It Takes A Woman: Kirstjen Nielsen and the Border War

NWPC StaffBlog

Kirstjen Nielsen

By Dr. Carmen Schaye, NWPC Vice President of Diversity

This past week, frustrated with Mexico’s inaction on illegal immigration into the United States, the President threatened to close the U.S.-Mexico border. This would’ve been an unprecedented—and extraordinarily costly—escalation in the President’s fight to curb the flow of immigrants entering the country. The President relented, however, thanks to pushback from within his administration led by Kirstjen Nielsen, the Secretary of the Department of Homeland Security, and Mike Pompeo, the Secretary of State after Nielsen and Pompeo stressed that such an extreme measure would do more harm than good.

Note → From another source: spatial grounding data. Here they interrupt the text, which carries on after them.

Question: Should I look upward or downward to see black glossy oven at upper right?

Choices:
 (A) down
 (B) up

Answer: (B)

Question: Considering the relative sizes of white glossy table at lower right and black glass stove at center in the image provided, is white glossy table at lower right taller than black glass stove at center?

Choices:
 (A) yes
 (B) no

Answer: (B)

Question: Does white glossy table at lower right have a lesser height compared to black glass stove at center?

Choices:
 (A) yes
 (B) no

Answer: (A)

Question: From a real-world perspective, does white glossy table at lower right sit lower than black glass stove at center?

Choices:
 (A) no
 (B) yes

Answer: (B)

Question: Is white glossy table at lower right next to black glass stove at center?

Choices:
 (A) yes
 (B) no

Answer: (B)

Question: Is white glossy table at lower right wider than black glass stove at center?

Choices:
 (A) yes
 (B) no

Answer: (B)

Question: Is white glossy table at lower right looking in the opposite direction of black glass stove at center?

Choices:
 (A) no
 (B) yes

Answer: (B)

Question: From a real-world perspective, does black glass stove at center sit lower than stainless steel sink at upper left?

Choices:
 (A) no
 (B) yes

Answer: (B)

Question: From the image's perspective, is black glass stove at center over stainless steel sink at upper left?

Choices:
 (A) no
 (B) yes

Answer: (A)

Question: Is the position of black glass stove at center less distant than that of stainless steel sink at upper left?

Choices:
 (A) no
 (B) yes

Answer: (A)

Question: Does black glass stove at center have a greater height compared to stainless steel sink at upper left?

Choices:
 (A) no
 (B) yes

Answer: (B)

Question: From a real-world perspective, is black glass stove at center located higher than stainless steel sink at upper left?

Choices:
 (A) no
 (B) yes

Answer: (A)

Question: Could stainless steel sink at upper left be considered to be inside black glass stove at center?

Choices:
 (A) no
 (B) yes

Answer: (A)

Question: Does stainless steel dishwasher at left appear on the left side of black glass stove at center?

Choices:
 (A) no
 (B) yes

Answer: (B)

That pushback would prove to be the end of Nielsen’s turbulent tenure in the Administration. After Nielsen was excoriated at a cabinet meeting last week, she drew up a “list of things that needed to change,” in preparation for a meeting with the President, according to reporting by the New York Times. When she went to said meeting, however, the President ignored the list and insisted that she resign. After their meeting, Nielsen submitted her letter of resignation, adding her name to the lengthy list of administration officials who either resigned, were forced to resign, or were fired.

Nielsen is perhaps most notable for enduring intense public scrutiny while steadily checking the President’s more extreme policy agenda items from within the administration. A lifelong bureaucrat, Nielsen was the rare member of the administration equipped with both pedigree and relevant experience. Nielsen was educated the Georgetown school of Foreign Service and the University of Virginia School of Law, then worked as a special assistant to the security council in George W. Bush’s administration. Before being appointed Secretary of the DHS, she worked for John Kelly, first in his role as Secretary of DHS and subsequently as Chief of Staff in the current administration.

Those qualifications also made Nielsen the target of the President’s suspicion. In an administration where loyalty is prized above insight, she was seen as a Washington insider who only knew how to play by the rules. And for good reason: repeatedly throughout her tenure, Nielsen had to be the voice of reason in order to explain why something that the President wanted to do—stop offering asylum, for instance—was illegal and therefore impossible. Nielsen also hesitated to toe the party line on issues like family separation, and only complied when the President pressured her to do so. While she remained a thoughtful and practiced bureaucrat, she did whatever possible to assuage the President’s concerns that she was undermining his agenda, even adopting his language of a “crisis” at the border.

Needless to say, Nielsen’s efforts to comport herself as a border ideologue did not sufficiently convince her critics in the administration. Nor did they allow her to appoint her own successor. As the undersecretary for management and acting deputy, Claire Grady was next in the department’s line of succession, as outlined in federal law. Like Nielsen, Grady was eminently qualified for her position, having nearly three decades of experience at DHS and the Defense Department. But Grady was also forced to submit her letter of resignation this week, after the President announced that he would instead be appointing a hardliner, Kevin McAleenan, to become the acting Secretary of the DHS.

Though it would be difficult to say that Secretary Nielsen’s time in office was an unmitigated success, it is clear that her breadth of experience and her humanitarian instincts played a role in checking many of the administration’s more extreme impulses. Some have speculated that the specter of family separation will follow Nielsen long after she leaves office. I hope that this is not the case, as it seems fairly obvious to me that Nielsen was doing whatever was necessary to remain at her post and prevent a catastrophe. Further, we need more, not less, women like Nielsen to step up and serve in the current administration. If we place the blame for family separation squarely on Nielsen’s shoulders, we only pave the way for the President to fill his ranks with those who will never challenge him.